» Your objective
Nothing past the line containing "Чим відрізняються сироватки" belongs in the output. Copy exactly every line of the data below from the first up to and including it.
** Opening Dataset records block **
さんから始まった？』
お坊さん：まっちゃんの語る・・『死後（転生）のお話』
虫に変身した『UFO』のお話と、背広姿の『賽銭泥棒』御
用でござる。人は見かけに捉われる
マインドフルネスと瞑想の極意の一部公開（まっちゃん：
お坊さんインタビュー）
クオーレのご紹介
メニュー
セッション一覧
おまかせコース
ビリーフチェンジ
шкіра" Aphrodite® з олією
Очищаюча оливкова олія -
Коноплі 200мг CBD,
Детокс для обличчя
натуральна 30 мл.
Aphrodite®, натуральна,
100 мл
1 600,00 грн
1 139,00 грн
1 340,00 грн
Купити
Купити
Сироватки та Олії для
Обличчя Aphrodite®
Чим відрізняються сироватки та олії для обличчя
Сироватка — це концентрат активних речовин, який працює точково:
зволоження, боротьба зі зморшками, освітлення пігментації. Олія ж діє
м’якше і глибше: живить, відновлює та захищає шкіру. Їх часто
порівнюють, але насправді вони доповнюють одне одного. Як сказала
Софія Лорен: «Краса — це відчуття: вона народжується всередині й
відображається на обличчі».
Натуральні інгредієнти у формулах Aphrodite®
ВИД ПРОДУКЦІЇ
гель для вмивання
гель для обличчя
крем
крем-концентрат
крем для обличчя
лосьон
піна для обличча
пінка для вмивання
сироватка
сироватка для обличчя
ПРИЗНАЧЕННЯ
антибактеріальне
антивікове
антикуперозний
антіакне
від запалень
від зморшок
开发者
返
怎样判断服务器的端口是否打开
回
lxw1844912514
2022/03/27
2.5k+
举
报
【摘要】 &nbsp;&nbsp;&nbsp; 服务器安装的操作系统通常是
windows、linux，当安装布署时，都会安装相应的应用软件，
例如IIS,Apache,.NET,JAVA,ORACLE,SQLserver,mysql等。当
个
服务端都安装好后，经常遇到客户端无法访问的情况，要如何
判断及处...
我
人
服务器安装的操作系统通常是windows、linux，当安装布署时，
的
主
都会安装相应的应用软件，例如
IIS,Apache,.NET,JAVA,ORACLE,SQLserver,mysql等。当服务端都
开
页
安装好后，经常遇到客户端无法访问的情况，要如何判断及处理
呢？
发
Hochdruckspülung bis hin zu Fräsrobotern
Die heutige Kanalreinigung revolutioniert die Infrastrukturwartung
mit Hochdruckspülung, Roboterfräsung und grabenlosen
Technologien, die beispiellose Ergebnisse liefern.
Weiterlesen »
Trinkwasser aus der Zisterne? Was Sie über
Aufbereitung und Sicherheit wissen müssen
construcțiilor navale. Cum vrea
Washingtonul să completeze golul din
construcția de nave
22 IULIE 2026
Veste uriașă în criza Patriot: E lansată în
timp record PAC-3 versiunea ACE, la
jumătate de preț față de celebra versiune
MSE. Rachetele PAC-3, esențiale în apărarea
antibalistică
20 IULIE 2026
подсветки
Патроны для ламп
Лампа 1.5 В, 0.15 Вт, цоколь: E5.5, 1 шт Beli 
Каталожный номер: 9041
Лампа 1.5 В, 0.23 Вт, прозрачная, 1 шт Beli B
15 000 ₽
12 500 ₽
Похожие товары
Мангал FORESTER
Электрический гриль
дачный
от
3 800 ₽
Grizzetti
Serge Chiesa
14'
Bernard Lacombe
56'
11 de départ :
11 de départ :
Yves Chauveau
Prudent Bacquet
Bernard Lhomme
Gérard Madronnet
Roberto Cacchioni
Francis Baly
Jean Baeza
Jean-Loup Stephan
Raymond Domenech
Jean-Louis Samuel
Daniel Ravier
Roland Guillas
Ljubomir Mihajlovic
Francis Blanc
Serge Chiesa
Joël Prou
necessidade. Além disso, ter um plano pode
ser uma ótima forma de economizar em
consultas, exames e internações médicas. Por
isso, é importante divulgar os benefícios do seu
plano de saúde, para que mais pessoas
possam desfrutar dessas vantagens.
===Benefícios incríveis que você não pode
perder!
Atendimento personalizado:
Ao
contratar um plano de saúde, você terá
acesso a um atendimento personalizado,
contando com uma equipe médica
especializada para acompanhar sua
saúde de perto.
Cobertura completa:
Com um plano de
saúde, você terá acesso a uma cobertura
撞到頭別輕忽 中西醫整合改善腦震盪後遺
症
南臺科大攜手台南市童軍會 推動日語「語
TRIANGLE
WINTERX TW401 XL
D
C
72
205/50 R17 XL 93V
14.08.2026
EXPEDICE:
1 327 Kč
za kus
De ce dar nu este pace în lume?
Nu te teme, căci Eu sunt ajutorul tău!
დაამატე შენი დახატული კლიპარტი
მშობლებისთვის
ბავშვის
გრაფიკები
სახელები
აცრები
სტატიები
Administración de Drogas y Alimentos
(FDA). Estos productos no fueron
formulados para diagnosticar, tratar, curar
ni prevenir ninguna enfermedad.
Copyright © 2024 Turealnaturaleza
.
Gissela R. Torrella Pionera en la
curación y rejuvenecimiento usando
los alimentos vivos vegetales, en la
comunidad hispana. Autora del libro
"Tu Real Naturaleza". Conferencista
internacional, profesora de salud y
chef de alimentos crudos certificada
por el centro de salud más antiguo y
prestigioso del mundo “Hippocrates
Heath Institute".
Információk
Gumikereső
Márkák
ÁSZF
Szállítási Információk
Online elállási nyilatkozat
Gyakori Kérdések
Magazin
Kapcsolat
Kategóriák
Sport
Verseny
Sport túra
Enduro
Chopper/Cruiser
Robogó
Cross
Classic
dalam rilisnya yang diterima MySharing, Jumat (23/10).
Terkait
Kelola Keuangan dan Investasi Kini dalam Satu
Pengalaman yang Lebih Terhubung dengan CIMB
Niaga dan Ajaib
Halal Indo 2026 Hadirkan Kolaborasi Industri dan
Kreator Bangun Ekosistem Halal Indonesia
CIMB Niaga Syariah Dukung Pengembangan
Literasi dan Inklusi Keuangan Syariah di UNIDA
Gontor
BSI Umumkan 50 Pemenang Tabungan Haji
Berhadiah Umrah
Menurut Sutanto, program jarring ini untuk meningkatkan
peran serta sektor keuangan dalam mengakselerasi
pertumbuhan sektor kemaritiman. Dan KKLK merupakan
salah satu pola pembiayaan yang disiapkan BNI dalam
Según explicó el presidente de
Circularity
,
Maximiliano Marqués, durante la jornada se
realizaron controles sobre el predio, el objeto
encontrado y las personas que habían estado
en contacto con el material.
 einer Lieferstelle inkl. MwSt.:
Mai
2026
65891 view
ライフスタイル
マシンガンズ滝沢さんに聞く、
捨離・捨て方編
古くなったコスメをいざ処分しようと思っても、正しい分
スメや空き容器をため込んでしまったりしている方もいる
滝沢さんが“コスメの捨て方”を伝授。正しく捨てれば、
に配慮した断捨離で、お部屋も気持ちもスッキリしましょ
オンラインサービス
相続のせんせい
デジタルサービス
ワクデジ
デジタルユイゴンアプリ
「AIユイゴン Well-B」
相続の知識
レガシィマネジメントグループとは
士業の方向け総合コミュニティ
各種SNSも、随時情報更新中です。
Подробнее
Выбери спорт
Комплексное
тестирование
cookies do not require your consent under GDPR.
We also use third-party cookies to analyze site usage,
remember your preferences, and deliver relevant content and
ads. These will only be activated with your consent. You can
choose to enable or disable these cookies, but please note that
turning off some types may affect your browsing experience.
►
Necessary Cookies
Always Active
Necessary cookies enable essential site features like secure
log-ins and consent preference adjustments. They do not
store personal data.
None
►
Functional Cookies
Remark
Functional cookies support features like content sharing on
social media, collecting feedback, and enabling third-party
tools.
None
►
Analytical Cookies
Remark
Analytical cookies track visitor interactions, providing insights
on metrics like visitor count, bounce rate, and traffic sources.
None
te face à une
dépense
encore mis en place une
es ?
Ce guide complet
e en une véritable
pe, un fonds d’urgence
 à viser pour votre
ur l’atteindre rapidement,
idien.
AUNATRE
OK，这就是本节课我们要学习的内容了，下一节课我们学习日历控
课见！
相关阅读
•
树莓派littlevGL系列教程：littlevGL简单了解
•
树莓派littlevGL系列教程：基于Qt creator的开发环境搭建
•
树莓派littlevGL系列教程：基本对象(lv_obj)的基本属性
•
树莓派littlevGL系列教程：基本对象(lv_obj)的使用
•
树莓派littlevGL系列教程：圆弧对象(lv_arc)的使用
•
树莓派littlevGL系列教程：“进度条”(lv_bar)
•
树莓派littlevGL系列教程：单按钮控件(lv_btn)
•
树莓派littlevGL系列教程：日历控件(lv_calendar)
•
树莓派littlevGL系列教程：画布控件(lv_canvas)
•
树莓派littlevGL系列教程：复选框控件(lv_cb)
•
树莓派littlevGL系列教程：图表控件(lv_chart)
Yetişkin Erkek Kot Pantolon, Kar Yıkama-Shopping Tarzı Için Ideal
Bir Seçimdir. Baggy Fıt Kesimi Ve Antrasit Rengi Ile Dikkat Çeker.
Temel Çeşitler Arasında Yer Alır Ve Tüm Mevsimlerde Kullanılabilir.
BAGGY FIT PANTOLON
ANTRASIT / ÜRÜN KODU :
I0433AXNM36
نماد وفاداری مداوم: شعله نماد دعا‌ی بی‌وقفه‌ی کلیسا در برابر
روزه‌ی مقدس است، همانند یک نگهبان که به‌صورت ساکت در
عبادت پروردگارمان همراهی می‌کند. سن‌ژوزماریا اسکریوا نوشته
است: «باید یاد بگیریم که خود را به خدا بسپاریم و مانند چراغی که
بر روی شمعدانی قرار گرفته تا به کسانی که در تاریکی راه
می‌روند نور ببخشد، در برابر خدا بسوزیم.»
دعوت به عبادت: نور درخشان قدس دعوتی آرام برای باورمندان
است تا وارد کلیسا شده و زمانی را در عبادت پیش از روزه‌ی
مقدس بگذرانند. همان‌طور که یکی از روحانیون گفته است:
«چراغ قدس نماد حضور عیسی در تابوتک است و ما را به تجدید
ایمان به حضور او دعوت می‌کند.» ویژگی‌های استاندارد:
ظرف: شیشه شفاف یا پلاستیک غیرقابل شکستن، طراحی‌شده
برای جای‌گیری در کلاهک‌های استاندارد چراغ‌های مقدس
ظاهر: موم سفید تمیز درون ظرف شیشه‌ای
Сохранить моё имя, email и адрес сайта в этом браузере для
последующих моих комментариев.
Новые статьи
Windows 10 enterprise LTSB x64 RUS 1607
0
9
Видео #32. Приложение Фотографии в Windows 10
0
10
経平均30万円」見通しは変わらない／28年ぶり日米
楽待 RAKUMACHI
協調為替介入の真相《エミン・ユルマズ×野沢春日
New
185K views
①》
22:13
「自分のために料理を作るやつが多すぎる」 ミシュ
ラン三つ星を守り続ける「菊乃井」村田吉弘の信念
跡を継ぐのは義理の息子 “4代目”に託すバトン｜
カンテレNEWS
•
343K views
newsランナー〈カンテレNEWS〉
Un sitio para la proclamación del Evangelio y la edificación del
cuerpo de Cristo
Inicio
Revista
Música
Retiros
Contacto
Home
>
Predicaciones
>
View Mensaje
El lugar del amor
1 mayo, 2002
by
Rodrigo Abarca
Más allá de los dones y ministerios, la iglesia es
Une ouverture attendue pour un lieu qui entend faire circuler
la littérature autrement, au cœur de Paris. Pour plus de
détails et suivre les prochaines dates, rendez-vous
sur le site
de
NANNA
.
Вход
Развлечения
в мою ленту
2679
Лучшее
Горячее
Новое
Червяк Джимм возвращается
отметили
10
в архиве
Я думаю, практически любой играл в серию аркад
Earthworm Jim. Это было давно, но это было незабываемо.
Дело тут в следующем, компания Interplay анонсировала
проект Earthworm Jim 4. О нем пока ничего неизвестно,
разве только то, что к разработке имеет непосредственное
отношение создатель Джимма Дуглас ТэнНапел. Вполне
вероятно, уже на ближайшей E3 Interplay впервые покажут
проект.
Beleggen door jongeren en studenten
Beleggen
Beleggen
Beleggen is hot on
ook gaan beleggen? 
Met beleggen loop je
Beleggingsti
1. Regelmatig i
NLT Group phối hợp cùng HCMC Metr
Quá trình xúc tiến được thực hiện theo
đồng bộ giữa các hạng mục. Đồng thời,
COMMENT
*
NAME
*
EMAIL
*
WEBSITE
** Closing Dataset records block **
» Solution
さんから始まった？』
お坊さん：まっちゃんの語る・・『死後（転生）のお話』
虫に変身した『UFO』のお話と、背広姿の『賽銭泥棒』御
用でござる。人は見かけに捉われる
マインドフルネスと瞑想の極意の一部公開（まっちゃん：
お坊さんインタビュー）
クオーレのご紹介
メニュー
セッション一覧
おまかせコース
ビリーフチェンジ
шкіра" Aphrodite® з олією
Очищаюча оливкова олія -
Коноплі 200мг CBD,
Детокс для обличчя
натуральна 30 мл.
Aphrodite®, натуральна,
100 мл
1 600,00 грн
1 139,00 грн
1 340,00 грн
Купити
Купити
Сироватки та Олії для
Обличчя Aphrodite®
Чим відрізняються сироватки та олії для обличчя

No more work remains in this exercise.